Exercise aim
Scan the lines below for the string "Purple". Reply with how many match, and no other words.

Input
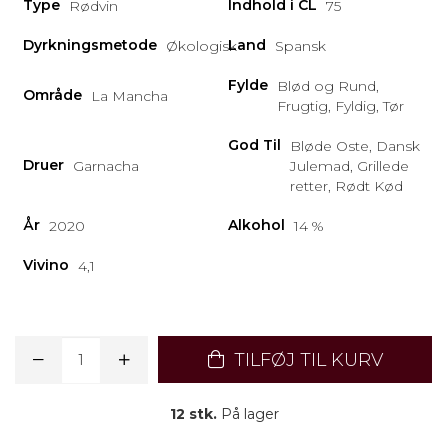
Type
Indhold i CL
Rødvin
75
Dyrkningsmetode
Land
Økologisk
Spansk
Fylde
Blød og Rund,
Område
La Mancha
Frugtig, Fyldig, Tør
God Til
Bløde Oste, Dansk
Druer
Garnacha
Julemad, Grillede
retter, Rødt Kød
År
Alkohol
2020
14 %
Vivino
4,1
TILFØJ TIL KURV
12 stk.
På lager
---
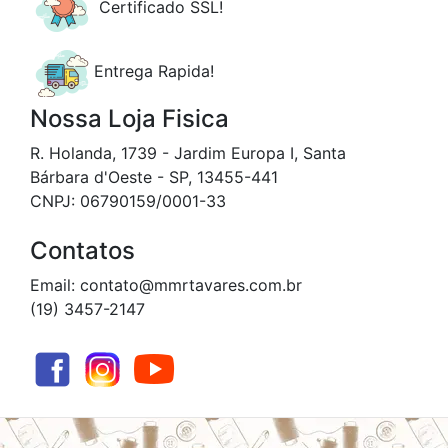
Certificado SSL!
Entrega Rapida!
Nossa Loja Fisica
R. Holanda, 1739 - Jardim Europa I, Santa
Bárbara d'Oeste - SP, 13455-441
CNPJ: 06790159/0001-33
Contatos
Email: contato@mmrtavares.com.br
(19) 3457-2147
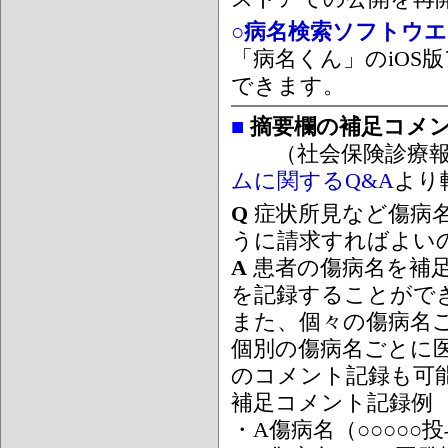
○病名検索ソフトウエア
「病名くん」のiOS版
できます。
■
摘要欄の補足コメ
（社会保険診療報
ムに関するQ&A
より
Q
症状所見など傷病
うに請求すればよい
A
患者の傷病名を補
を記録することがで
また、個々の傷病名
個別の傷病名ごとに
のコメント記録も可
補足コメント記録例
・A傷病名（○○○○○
* * *
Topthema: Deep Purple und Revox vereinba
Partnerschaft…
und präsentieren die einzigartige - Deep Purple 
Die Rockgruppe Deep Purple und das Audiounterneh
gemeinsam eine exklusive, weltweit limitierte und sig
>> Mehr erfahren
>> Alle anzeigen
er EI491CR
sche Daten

Answer to the exercise
3